Writingship

The dread and the ecstasy that surround my playing music does not occur when I write.

I have a vague memory of reading something in a chapbook accompanying a musical score, several years ago, that has stuck with me like the gummy remnant of an old price tag. I have enormous trouble remembering the details—who wrote it, what the music was, when it was published. I remember what the writer said and composite it over and over. The reason I may be forgetting the details of the artifact probably have to do with my trying to forget the whole period of my life in which I read it. Not because it was traumatic at all, but just because it’s old. It must have been fifteen years ago that I read it? I don’t keep tax papers this long; why would I keep this? 

I do remember the physical thing itself, on which the writing was printed. I even remember where I found it. My then boyfriend, a jazz saxophonist/composer slash music teacher, had a messy shelf of flimsy musical notations, binders of sheet music, fake books, old love letters. I frequently lost my temper with him for refusing to archive detritus from past relationships represented inside some of that miscellanea. After dating for several months, for example, I found pearl studs behind his bedside lamp, and while I knew this was not evidence of a concurrent affair, I felt like I’d caught him in flagrante, such was the level of insult I felt when he refused to clear an exclusive path of memories of me. In hindsight, I think evidence of past relationships were a terrible cruelty we inflicted upon each other stemming from a mutual insecurity about our compatibility with each other. Our jealousy was unreal. He kept mentioning his concert pianist ex, his ballerina ex, his novelist ex—because he knew I was an aspiring novelist who once dreamt in piano, and would be self-conscious about my body fat percentage at any given moment. I in turn allude to rockstar ex-boyfriends whose acclaim no sax player would achieve. What can I say. I was young and he is a man. Hashing this all out may belie any possibility I’ve moved on, and maybe I haven’t but suffice it to say my introducing the ex as a saxophonist-composer first, is a peace offering. That’s the ascription he preferred, whereas calling him a music teacher first was usually meant as an insult and how I preferred to describe him post facto. Galaxy brain needs to remind us all that in fact his work as an educator is profoundly more interesting and important. His students are incredibly lucky to have him.

Anyway, the thing that I read that I found in the trashy “reading pile” in my ex-boyfriend’s apartment cabinet, adorned with evidence of old lovers, was an essay by a 19th or 20th century romantic poet who expounded upon his jealousy of a composer. In my memory, the poet’s jealousy was so absolute toward the composer. In my memory, he says something about how his ability to write a perfect verse cannot possibly measure up to music.

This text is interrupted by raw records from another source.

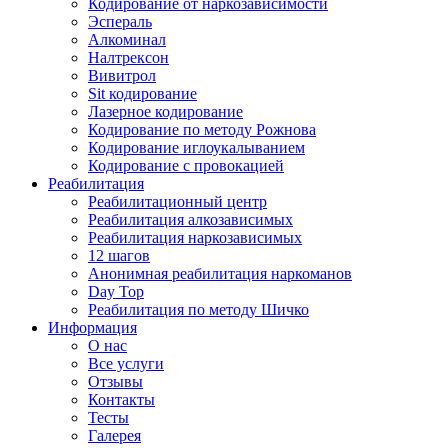
Кодирование от наркозависимости
Эспераль
Алкоминал
Налтрексон
Вивитрол
Sit кодирование
Лазерное кодирование
Кодирование по методу Рожнова
Кодирование иглоукалыванием
Кодирование с провокацией
Реабилитация
Реабилитационный центр
Реабилитация алкозависимых
Реабилитация наркозависимых
12 шагов
Анонимная реабилитация наркоманов
Day Top
Реабилитация по методу Шичко
Информация
О нас
Все услуги
Отзывы
Контакты
Тесты
Галерея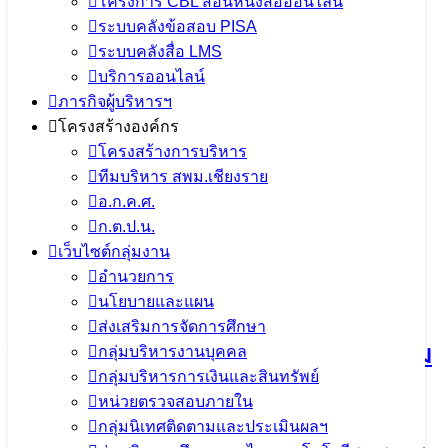
โครงการ CBL สอนหนังสือออนไลน์
13 พฤศจิกายน 2023
13 พฤศจิกายน 2023
PR
ระบบคลังข้อสอบ PISA
SESAOCR
ข่าวประชาสัมพันธ์ สพม.เชียงราย
ระบบคลังสื่อ LMS
บริการออนไลน์
ภารกิจผู้บริหารฯ
จำนวนผู้ชม:
1,274
โครงสร้างองค์กร
โครงสร้างการบริหาร
เนื้อหาอื่นๆ
ทีมบริหาร สพม.เชียงราย
อ.ก.ค.ศ.
ก.ต.ป.น.
เว็บไซต์กลุ่มงาน
การประชุมคณะกรรมการขับเคลื่อน
อำนวยการ
นโยบายและแผน
การนำเข้าข้อมูล OIT+ ประจำ
ส่งเสริมการจัดการศึกษา
ปีงบประมาณ พ.ศ. 2569 มุ่งยกระดับความ
กลุ่มบริหารงานบุคคล
กลุ่มบริหารการเงินและสินทรัพย์
โปร่งใสในการดำเนินงาน
หน่วยตรวจสอบภายใน
กลุ่มนิเทศติดตามและประเมินผลฯ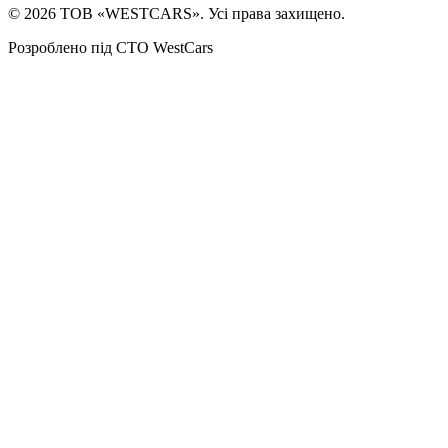
©
2026
ТОВ «WESTCARS». Усі права захищено.
Розроблено під СТО WestCars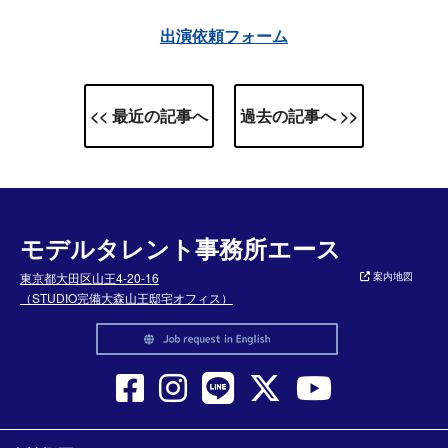
出演依頼フォーム
<< 最近の記事へ
過去の記事へ >>
モデルタレント事務所エース
東京都大田区山王4-20-16
案内地図
（STUDIO完備大森山王邸宅オフィス）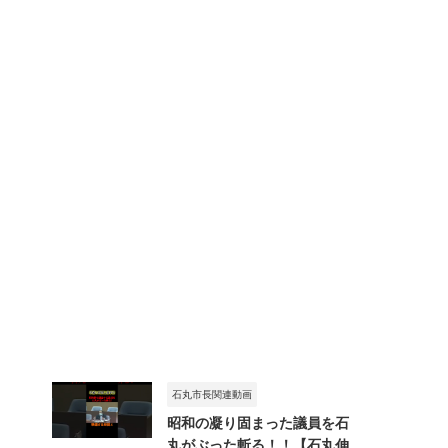
石丸市長関連動画
昭和の凝り固まった議員を石
丸がぶった斬る！！【石丸伸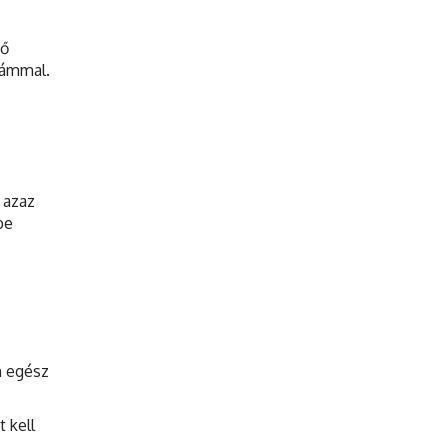
ző
zámmal.
 azaz
be
m egész
 kell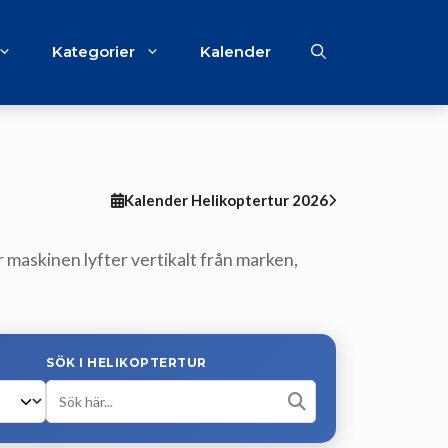
Kategorier
Kalender
Kalender Helikoptertur 2026
r maskinen lyfter vertikalt från marken,
SÖK I HELIKOPTERTUR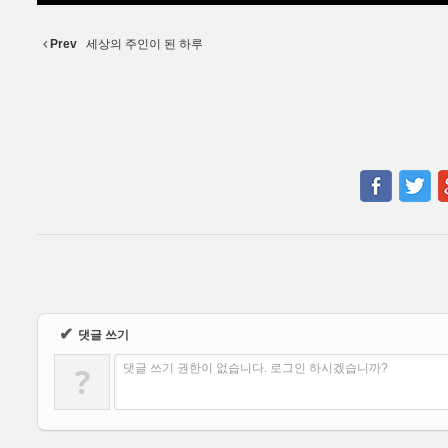
Prev
세상의 주인이 된 하루
✔
댓글 쓰기
?
댓글 쓰기 권한이 없습니다. 로그인 하시겠습니까?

In my memory, the poet describes listening to his friend’s composition, and becomes physically upset, such is how frustrated he is. 

After some Twitter sleuthing I discover the writing likely comes from Richard Wagner et Tannhauser à Paris by Charles Baudelaire. 

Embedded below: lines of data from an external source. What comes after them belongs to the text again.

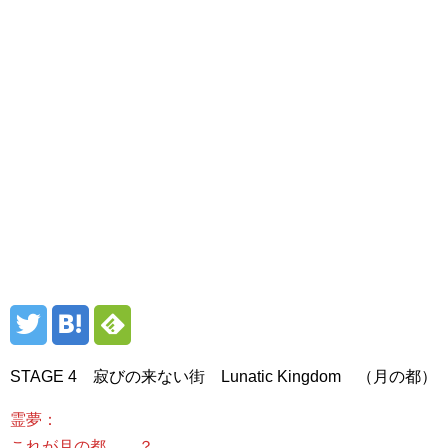
STAGE 4 寂びの来ない街 Lunatic Kingdom （月の都）
霊夢：
これが月の都……？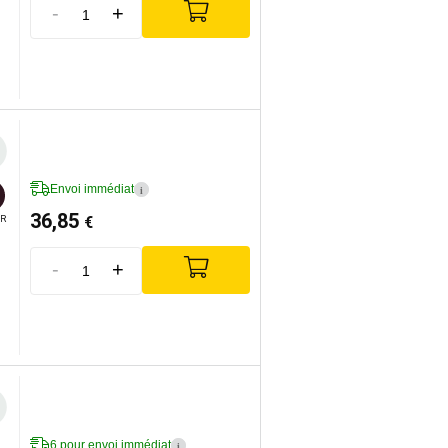
-
+
Envoi immédiat
i
36,85
€
R
-
+
6 pour envoi immédiat
i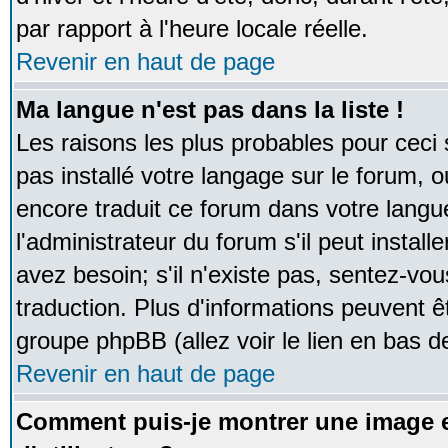
par rapport à l'heure locale réelle.
Revenir en haut de page
Ma langue n'est pas dans la liste !
Les raisons les plus probables pour ceci s
pas installé votre langage sur le forum, 
encore traduit ce forum dans votre lan
l'administrateur du forum s'il peut instal
avez besoin; s'il n'existe pas, sentez-vou
traduction. Plus d'informations peuvent ê
groupe phpBB (allez voir le lien en bas d
Revenir en haut de page
Comment puis-je montrer une image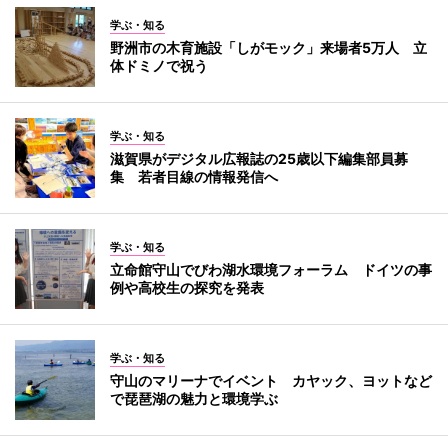
学ぶ・知る
野洲市の木育施設「しがモック」来場者5万人 立
体ドミノで祝う
学ぶ・知る
滋賀県がデジタル広報誌の25歳以下編集部員募
集 若者目線の情報発信へ
学ぶ・知る
立命館守山でびわ湖水環境フォーラム ドイツの事
例や高校生の探究を発表
学ぶ・知る
守山のマリーナでイベント カヤック、ヨットなど
で琵琶湖の魅力と環境学ぶ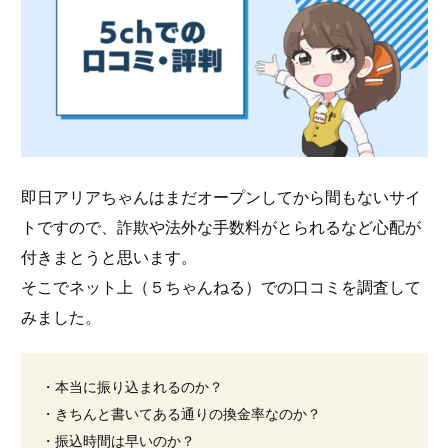
即日アリアちゃんはまだオープンしてから間もないサイ
トですので、詐欺や法外な手数料がとられるなど心配が
付きまとうと思います。
そこでネット上（５ちゃんねる）での口コミを調査して
みました。
・本当に振り込まれるのか？
・きちんと書いてある通りの換金率なのか？
・振込時間は早いのか？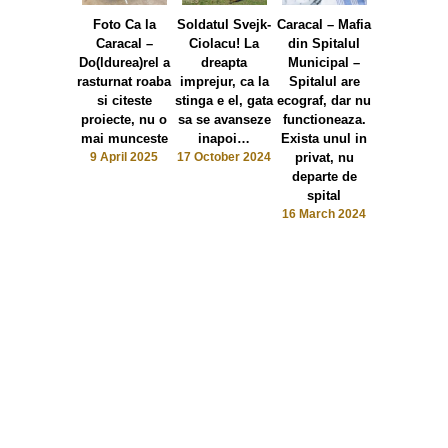
Foto Ca la
Soldatul Svejk-
Caracal – Mafia
Caracal: „D
Caracal –
Ciolacu! La
din Spitalul
la puscari
Do(ldurea)rel a
dreapta
Municipal –
Doldurea 
rasturnat roaba
imprejur, ca la
Spitalul are
primarie” – 
si citeste
stinga e el, gata
ecograf, dar nu
lui Ionut
proiecte, nu o
sa se avanseze
functioneaza.
Crevedia,
mai munceste
inapoi…
Exista unul in
candida la
9 April 2025
17 October 2024
privat, nu
nou manda
departe de
primar
spital
14 February
16 March 2024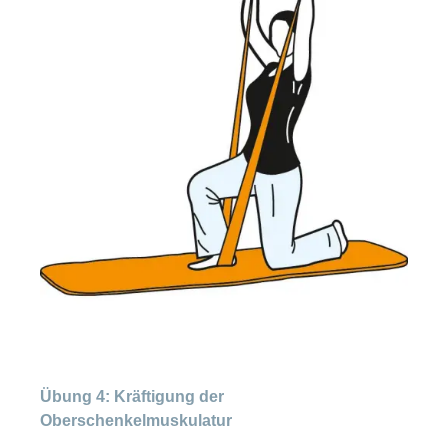
Übung 4: Kräftigung der
Oberschenkelmuskulatur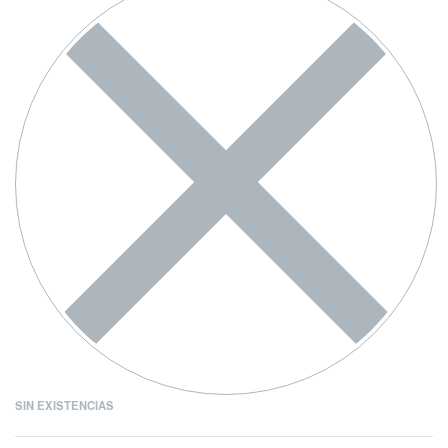
SIN EXISTENCIAS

But something interesting happens when I read it now. It is a wholly different text.

Today, the thing that I read is Baudelaire deconstructing the concept of the ego-I. He begins with an exploration of the “I” or the “je” that motivates his whole argument. Principally, he makes fun of Parisians for resisting Wagner who has already become a hero in Germany and even in Italian circuits. Parisians are inflamed by Wagner’s audacity in “a show comprising no instrumental solos, no chansons, not a single exhibition of virtuosity or the tours de force that doting audiences dote upon.” (This is my own shitty translation of the original sentence so take that with a grain of salt.)

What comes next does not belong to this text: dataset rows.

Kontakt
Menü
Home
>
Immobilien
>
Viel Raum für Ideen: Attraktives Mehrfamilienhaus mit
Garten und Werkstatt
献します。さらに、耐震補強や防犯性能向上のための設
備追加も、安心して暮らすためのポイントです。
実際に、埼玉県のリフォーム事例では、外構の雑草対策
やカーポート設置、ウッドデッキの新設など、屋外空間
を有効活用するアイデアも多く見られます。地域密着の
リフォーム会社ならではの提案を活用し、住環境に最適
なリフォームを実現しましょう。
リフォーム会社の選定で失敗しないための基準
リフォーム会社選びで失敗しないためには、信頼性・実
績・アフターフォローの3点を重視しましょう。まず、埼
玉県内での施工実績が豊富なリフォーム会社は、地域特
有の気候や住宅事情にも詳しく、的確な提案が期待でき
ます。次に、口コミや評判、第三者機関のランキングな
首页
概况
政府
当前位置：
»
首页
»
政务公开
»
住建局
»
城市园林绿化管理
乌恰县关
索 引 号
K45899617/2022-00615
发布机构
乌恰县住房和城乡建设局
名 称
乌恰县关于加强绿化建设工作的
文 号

What I’d interpreted at the time as an exposition in jealousy is actually an exercise in existentialism (yes I realize “existentialism” doesn’t happen for another 80 years or whatever but you know what I mean). What Baudelaire envies in the composition is not his inability to do it, but the fact that in Baudelaire’s specific craft and cultural context—French romantic poetry—the ego, the “je,” cannot be excised.

I, on the other hand, find enormous relief in writing from my own perspective, and lately am amazed at the facility with which I can finally write with abandon because of my ego-I. I used to hate having to depend on my own stories, but it’s all I want now. Frankly, the dread of playing music is that *I* appear at all, whereas in my writing, I must appear, or the writing will never exist. So thank you, writing, for letting me exist.

I write with confidence. Both in the sense of my having enough self-respect to do it at all, and in the sense of it being held in confidence by the reader. I write as if all of what I say should be kept secret, which strangely gives me the energy-confidence to say it at all.

I am sometimes sorry when I look back at things I’ve written. That is endemic to a lot of art, I think. Most writers I know cringe a little when they see past work, and push themselves to make new things to give evidence to spiritual progress. Similarly, I cringe at how I recall my past with this piece by Baudelaire and the context within which I found it. But I’m forgiving myself. I simply happen to have read two wholly different texts in the same exact letters. Perhaps the spirit of progress is all we need to move on.